Seasons
- ← 19941996 →

= 1995 Australian Touring Car Championship =

Motor racing competition

The 1995 Australian Touring Car Championship was a CAMS sanctioned Australian motor racing title for 5.0 Litre Touring Cars complying with Group 3A regulations. The championship, which was the 36th Australian Touring Car Championship, was contested over a ten rounds between February and August 1995. The series was won by John Bowe driving a Dick Johnson Racing Ford EF Falcon.

==Television coverage==

Channel 7's 1995 coverage was led by Mike Raymond for the final time before his retirement from full-time broadcasting and he was once again joined by Allan Moffat and Mark Oastler in the broadcast booth with Andy Raymond in pit-lane.

The broadcast was again on same-day delay due to the network's coverage of the AFL across the nation.

==Pre-season==
The Ford EF Falcon and Holden VR Commodore were both homologated for competition.

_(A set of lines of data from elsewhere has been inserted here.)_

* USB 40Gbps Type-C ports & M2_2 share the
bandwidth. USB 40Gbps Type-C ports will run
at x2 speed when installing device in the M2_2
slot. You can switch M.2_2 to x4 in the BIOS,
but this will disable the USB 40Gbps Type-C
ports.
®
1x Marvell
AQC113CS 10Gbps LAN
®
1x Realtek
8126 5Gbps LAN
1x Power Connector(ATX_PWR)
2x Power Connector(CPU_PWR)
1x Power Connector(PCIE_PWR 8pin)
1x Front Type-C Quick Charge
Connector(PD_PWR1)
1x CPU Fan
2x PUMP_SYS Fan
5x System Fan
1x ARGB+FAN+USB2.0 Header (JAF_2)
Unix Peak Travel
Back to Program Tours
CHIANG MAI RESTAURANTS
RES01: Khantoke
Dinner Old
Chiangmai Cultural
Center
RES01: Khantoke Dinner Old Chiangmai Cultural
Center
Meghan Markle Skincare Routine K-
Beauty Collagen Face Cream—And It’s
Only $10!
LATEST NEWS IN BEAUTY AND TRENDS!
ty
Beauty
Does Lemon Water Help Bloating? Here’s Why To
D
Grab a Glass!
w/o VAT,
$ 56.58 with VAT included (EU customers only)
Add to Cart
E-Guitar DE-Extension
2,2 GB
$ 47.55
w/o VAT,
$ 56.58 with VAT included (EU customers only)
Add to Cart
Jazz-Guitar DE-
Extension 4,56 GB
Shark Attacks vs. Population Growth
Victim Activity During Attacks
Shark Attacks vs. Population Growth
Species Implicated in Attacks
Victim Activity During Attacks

The changes were largely cosmetic, allowing teams to reskin their existing EB Falcons and VP Commodores. With no material gain in performance expected, many of the privateer teams elected to retain their cars in EB and VP trim.

In January 1995 Dunlop, who supplied tyres to Dick Johnson Racing, Perkins Engineering and Wayne Gardner Racing as well as all of the privateer teams, had their factory in Kobe destroyed in the Great Hanshin earthquake. While production was shifted to England, teams had to ration their tyre stocks. To help the situation, Bridgestone later relaxed its policy of only supplying contracted teams, providing tyres to James Rosenberg Racing and Romano Racing at the final round.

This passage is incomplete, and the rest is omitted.